─── INPUT RECORDS ───

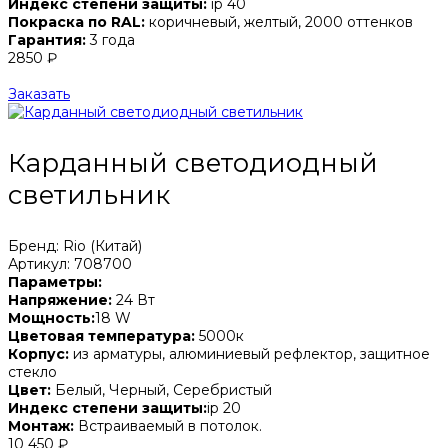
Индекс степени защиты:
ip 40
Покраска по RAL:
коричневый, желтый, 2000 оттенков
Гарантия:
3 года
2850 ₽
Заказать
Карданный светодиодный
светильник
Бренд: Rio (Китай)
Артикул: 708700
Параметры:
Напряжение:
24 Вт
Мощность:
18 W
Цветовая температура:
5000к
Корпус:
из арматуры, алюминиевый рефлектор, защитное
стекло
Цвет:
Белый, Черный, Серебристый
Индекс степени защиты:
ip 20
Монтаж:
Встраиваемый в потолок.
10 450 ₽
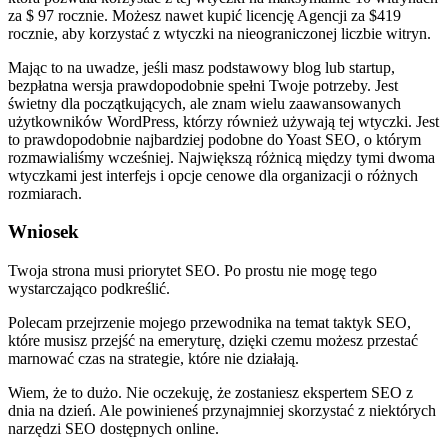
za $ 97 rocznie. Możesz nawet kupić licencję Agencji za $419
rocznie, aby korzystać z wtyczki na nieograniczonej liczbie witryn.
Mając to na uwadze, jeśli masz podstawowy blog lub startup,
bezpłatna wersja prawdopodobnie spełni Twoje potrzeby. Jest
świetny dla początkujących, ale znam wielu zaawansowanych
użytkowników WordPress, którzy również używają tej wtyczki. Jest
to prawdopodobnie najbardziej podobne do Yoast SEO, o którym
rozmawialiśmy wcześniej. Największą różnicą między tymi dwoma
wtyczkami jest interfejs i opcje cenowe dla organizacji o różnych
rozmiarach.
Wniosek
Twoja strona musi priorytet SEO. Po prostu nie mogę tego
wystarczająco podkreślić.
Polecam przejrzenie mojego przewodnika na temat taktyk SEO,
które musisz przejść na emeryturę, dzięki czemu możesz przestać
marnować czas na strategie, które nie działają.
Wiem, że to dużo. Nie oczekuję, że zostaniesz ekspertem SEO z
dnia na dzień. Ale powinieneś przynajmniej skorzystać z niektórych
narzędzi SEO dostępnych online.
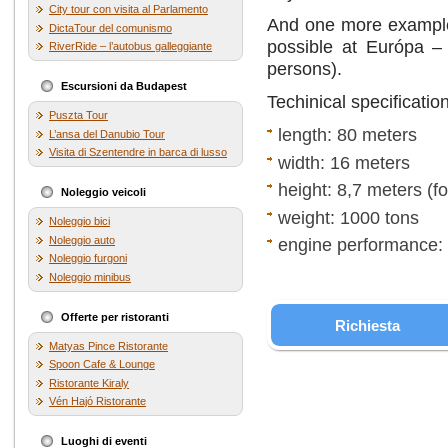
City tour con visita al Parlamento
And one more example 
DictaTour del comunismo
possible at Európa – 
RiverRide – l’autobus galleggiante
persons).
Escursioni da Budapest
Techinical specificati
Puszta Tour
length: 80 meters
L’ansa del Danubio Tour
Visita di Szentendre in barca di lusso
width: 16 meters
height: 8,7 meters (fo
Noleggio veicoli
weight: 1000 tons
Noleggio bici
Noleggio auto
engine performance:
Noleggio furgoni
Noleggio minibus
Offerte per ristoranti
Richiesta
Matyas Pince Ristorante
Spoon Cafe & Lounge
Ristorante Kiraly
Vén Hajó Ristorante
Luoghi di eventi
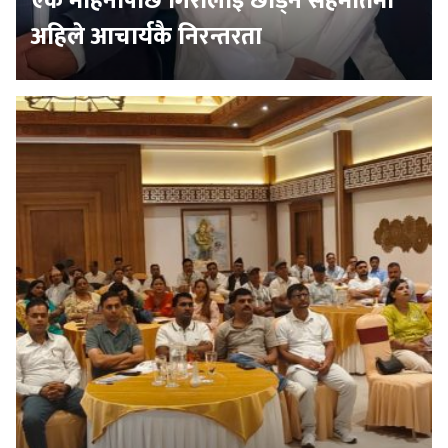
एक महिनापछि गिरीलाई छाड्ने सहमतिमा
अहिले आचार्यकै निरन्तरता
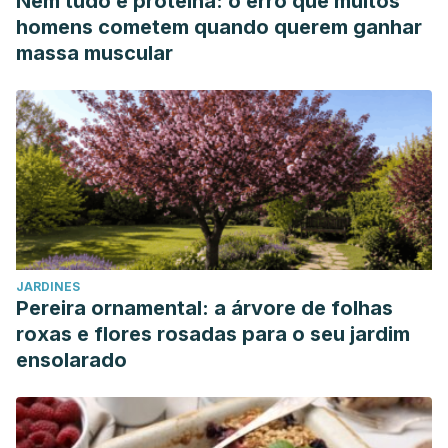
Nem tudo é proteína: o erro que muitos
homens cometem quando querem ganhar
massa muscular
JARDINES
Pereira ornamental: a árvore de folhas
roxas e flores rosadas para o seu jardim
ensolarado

───
─── INPUT RECORDS ───

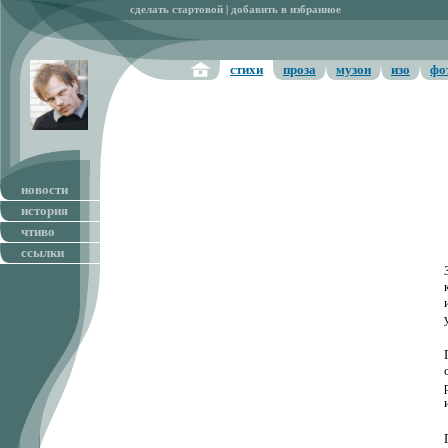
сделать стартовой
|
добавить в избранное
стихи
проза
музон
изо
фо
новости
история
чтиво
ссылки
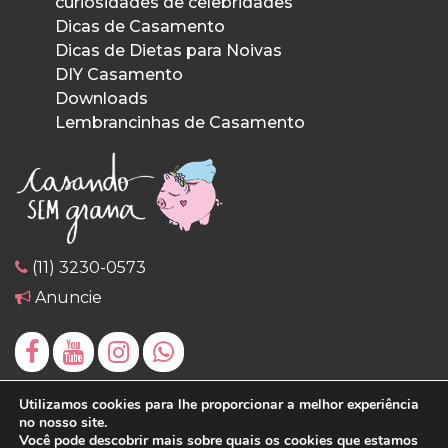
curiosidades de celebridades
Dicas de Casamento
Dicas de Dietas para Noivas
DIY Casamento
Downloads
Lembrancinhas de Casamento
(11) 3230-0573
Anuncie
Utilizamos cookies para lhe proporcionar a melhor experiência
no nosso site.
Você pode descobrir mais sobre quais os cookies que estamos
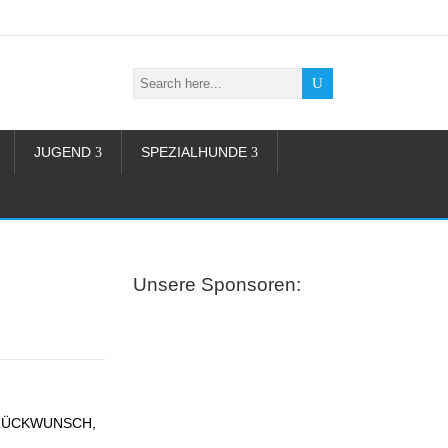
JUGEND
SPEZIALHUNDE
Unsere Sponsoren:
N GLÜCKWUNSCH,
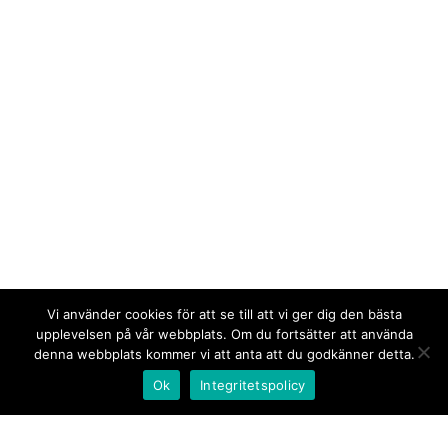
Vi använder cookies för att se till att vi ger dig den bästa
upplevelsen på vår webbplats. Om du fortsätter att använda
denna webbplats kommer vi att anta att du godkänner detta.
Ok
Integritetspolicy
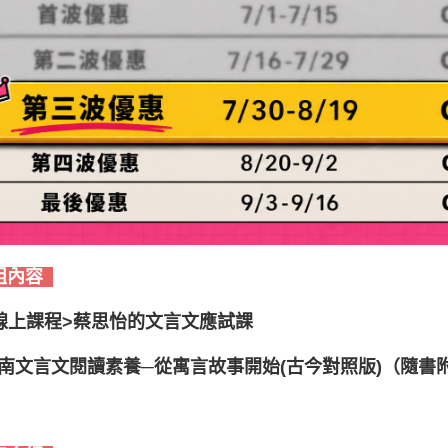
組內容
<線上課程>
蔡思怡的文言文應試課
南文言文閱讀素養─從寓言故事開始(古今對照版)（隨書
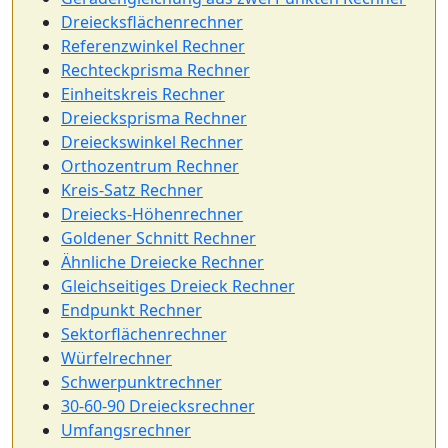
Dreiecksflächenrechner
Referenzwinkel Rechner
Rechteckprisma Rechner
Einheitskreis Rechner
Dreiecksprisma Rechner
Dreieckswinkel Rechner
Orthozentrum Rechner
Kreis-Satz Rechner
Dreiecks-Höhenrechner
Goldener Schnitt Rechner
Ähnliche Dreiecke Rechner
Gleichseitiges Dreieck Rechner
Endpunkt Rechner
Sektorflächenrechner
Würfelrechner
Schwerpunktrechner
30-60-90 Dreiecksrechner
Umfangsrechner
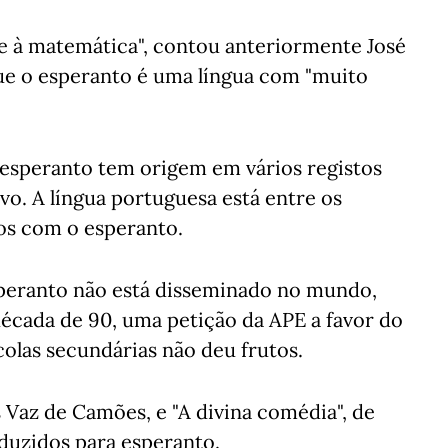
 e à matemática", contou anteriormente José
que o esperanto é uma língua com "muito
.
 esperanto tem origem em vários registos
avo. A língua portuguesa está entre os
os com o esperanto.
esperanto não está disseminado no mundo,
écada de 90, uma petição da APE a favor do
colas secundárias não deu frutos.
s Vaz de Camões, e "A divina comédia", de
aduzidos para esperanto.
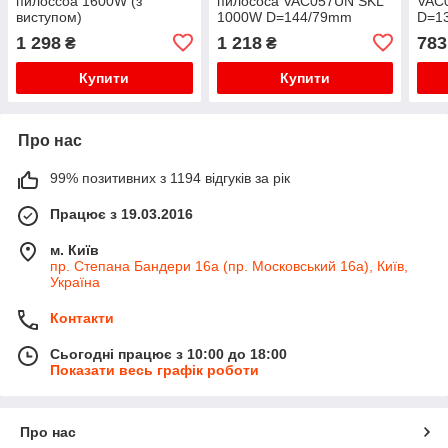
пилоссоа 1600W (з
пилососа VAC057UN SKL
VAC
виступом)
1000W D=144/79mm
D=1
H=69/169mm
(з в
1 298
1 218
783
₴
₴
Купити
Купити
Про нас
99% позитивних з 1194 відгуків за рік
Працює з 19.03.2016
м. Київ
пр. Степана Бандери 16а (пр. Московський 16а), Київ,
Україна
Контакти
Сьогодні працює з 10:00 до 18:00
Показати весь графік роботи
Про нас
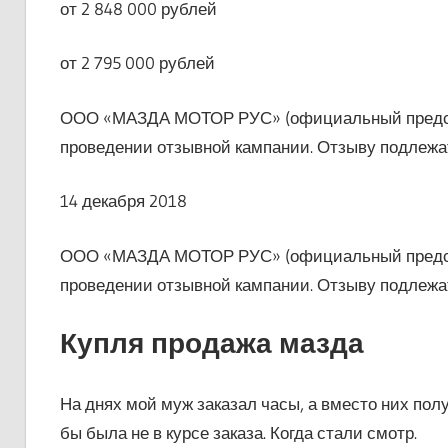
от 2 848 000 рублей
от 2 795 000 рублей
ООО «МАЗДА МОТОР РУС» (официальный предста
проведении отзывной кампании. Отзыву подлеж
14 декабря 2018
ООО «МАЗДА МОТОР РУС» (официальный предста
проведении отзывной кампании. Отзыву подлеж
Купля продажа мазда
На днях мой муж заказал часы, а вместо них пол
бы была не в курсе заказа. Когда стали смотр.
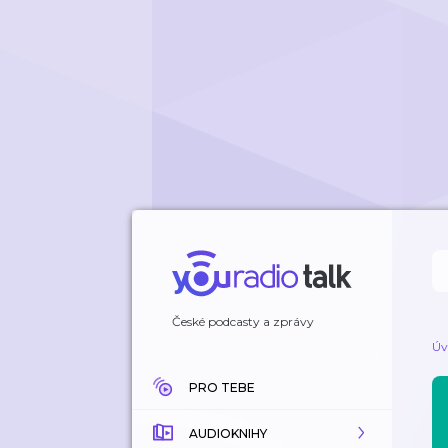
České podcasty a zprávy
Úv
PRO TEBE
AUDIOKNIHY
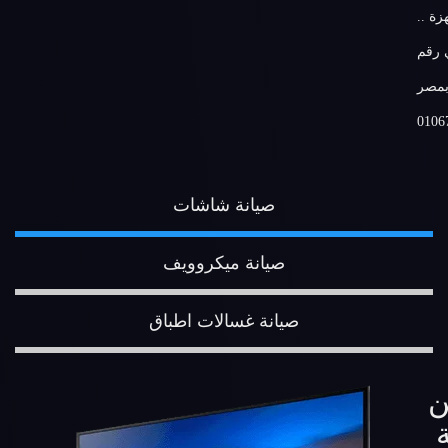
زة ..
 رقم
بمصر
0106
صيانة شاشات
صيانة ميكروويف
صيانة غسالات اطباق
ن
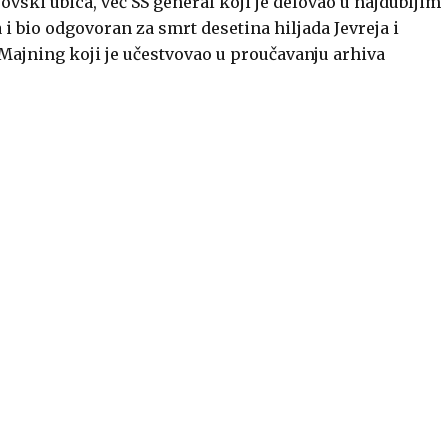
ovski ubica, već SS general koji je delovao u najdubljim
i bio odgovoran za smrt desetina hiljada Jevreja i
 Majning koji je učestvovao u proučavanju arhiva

───

[THE TASK]: Reply with the number of lines in the material above that contain "para", and nothing more.

[RESPONSE]: 4